Unlike people, including second- and third-generation immigrants, raised in the West, many of the refugees don't see freedom the same way we do. There is a clash of culture that can be unsettling.

Ironically, the item that may have had more influence on voters may not have been the tragic killing of MP Jo Cox by a deranged right-wing extremist; rather, I submit that the decision by London Mayor Sadiq Khan shortly after his election to ban advertisements in London's transport network featuring women in bikinis and other scanty outfits may have been more concerning to voters.

For a country raised on The Sun's Page 3, seeing women in skimpy outfits is a part of life. Mayor Khan's ban may have been seen by voters as his implementing his personal Sunni religious beliefs.

What do the results mean for the U.S. presidential election?

I believe the results signal the rise of populism related to fighting the elite or the establishment is a more powerful force than some in the U.S. want to acknowledge. Americans feel that politicians have lied to them and let them down.

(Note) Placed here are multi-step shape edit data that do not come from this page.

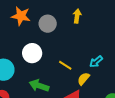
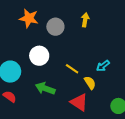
yellow semicircle: (84, 79) -> (90, 83), turned 104

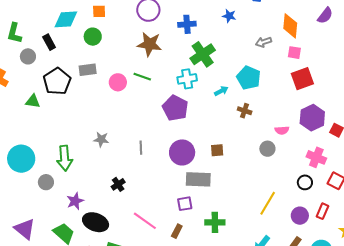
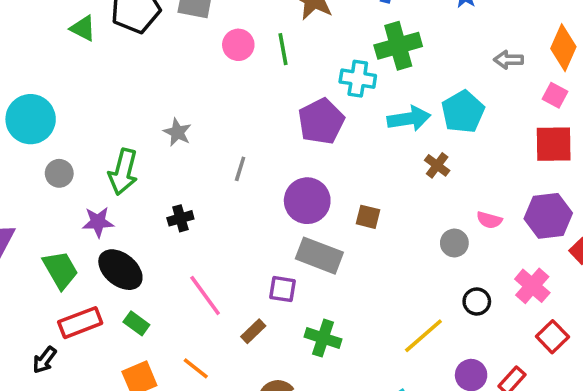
green line: (142, 77) -> (283, 49), turned 42
cyan arrow: (221, 91) -> (409, 119), size x1.6
green arrow: (65, 158) -> (123, 172), moved
black circle: (305, 182) -> (477, 302), moved

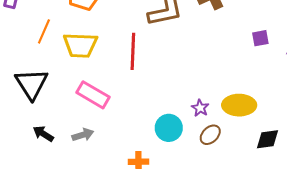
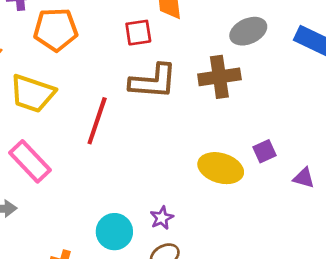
purple square: (260, 38) -> (264, 151), turned -30
yellow ellipse: (239, 105) -> (221, 168), moved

The fact that Donald Trump could so easily defeat 16 well-qualified opponents in a primary and remains close in polls to Hillary Clinton despite some of his pronouncements and actions is glaring proof of that reality.

Voters in the Rust Belt states of Ohio and Pennsylvania have a lot in common with voters in the U.K.'s Midlands. Similarly, immigration will be a key issue in the U.S. election, especially with the U.S. Supreme Court's decision effectively killing President Barack Obama's executive actions on immigration.

Trump has championed building a wall, slowing down immigration and limiting entry to only Muslim immigrants who share "our values." These proposals gain strong support among Americans outside the Beltway and the coastal elites.

Lastly, after the attacks in San Bernardino, California and Orlando, Florida, Americans, like citizens in the U.K., are very concerned about terrorism and radical Islam. They want a leader who they believe will keep them safe.

Over the next five months, expect economic populism, immigration and terrorism to drive the U.S. election, as those issues drove the Brexit debate. If Trump can harness those three issues, he could win the presidency, which for the world's elite will be as shocking as the U.K. voting to leave the EU.

Matt A. Mayer is a visiting fellow at the American Enterprise Institute.